日立の米コンサルティング子会社、太平洋をまたいだビジネス展開へ

 米Hitachi Consultingは、文化的背景を利用した事業拡大を計画している。

 日本の大手総合電機メーカーの1社である日立が、米国に設立したコンサルティング/サービス子会社は、日本と北米の両方の商慣習を熟知しており、海を越えたこの専門知識を武器に事業の拡大を目指している。Hitachi Consultingは、北米に本社を置く企業の日本およびアジアへの進出支援や、米国に本社を置く日本企業の業務支援を狙っている。
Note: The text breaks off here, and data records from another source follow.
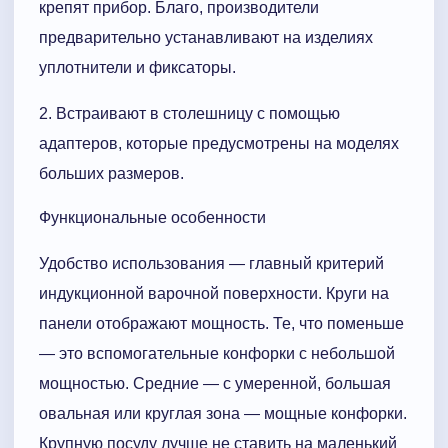
крепят прибор. Благо, производители
предварительно устанавливают на изделиях
уплотнители и фиксаторы.
2. Встраивают в столешницу с помощью
адаптеров, которые предусмотрены на моделях
больших размеров.
Функциональные особенности
Удобство использования — главный критерий
индукционной варочной поверхности. Круги на
панели отображают мощность. Те, что поменьше
— это вспомогательные конфорки с небольшой
мощностью. Средние — с умеренной, большая
овальная или круглая зона — мощные конфорки.
Крупную посуду лучше не ставить на маленький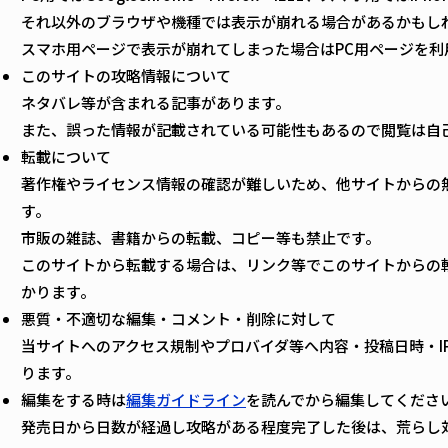
それ以外のブラウザや機種では表示が崩れる場合があるかもし
スマホ用ページで表示が崩れてしまった場合はPC用ページを利
このサイトの攻略情報について
ネタバレ等が含まれる記事があります。
また、誤った情報が記載されている可能性もあるので閲覧は自
転載について
著作権やライセンス情報の確認が難しいため、他サイトからの
す。
市販の雑誌、書籍からの転載、コピー等も禁止です。
このサイトから転載する場合は、リンク等でこのサイトからの
かります。
悪質・不適切な編集・コメント・削除に対して
当サイトへのアクセス規制やプロバイダ等へ内容・投稿日時・I
ります。
編集をする時は
編集ガイドライン
を読んでから編集してくださ
発売日から日数が経過し攻略がある程度完了した後は、荒らし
 Hitachi Consultingのマーケティングコミュニケーションディレクター、Jim Budkieは、「日本企業の米国子会社である当社には、日系企業のビジネスモデルや命令系統、そして日本の親会社とのつながりなどに関して、他のどこよりも多くの洞察があると思う」と語った。
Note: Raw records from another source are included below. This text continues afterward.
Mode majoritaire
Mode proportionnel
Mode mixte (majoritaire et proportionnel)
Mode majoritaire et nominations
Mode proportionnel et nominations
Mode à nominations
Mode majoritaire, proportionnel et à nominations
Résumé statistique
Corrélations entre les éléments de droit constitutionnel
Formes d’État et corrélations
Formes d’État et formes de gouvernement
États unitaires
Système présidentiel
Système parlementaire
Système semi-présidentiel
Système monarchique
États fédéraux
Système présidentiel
 米国ではIBMやGeneral Electricほど有名ではないが、日立は実際かなりの大企業だ。半導体から原子力発電所、そして洗濯機まで、さまざまな製品を製造する同社は、2003会計年度(3月31日締め)に通期で683億ドルの売上高を計上している。

  この全体の売上高に比べれば、ごく僅かなものかもしれないが、テキサス州ダラスに本社を構えるHitachi Consultingの売上も、この一部として貢献している。業務および情報技術のコンサルティングを提供する同社には約725人の社員が勤務しており、昨年の売上高は約1億2000万ドルだった。だが、同社はいま急速に成長中である。社長のMichael Travisは最近行われたインタビューの中で、過去2カ月間に23社のクライアントから契約を獲得したことを明らかにした。同社では、今年の年間売上高が約8%増の、およそ1億3000万ドルに達すると予想している。

 このような成長を見せてはいても、同社はその程良いサイズの規模をマーケティングの武器に利用し、IBM、Accenture、BearingPointなどの大手アウトソーシング企業に代わる選択肢として自社を位置付けている。

 Hitachi Consultingでは今夏、アプリケーション開発、調達、そして人事といった顧客の業務をアウトソースする計画を立ち上げた。Travisは今年初めに発表した声明の中で、「(クライアントに)欠けているのは、大手アウトソーシングプロバイダーでは話が小さ過ぎて興味を示さず、専門のニッチプロバイダーでは対応しきれない特定のアプリケーションやプロセスをアウトソースできる本格的な選択肢だ」と述べている。

 このアウトソーシングに関する取り組みは日本の親会社の採る戦略とよく似たものだ。日本の日立は、およそ2年前にアウトソーシングビジネスを開始し、これまでに約500社の日本企業から契約を獲得してきている。

 他のITサービスベンダーと同様に、Hitachi Consultingでもいくつかの業務をインドへ移管してきており、今後もこうした海外アウトソーシングの仕事量が増えていくだろうと、Travisは述べている。だが、いまのところ、同社のビジネスのなかで海外に移管しているものは、全体の5%に満たないという。さらに、同社は米国内での人材採用を進めていると、Budkieは語った。

この記事は海外CNET Networks発のニュースをCNET Japanが日本向けに編集したものです。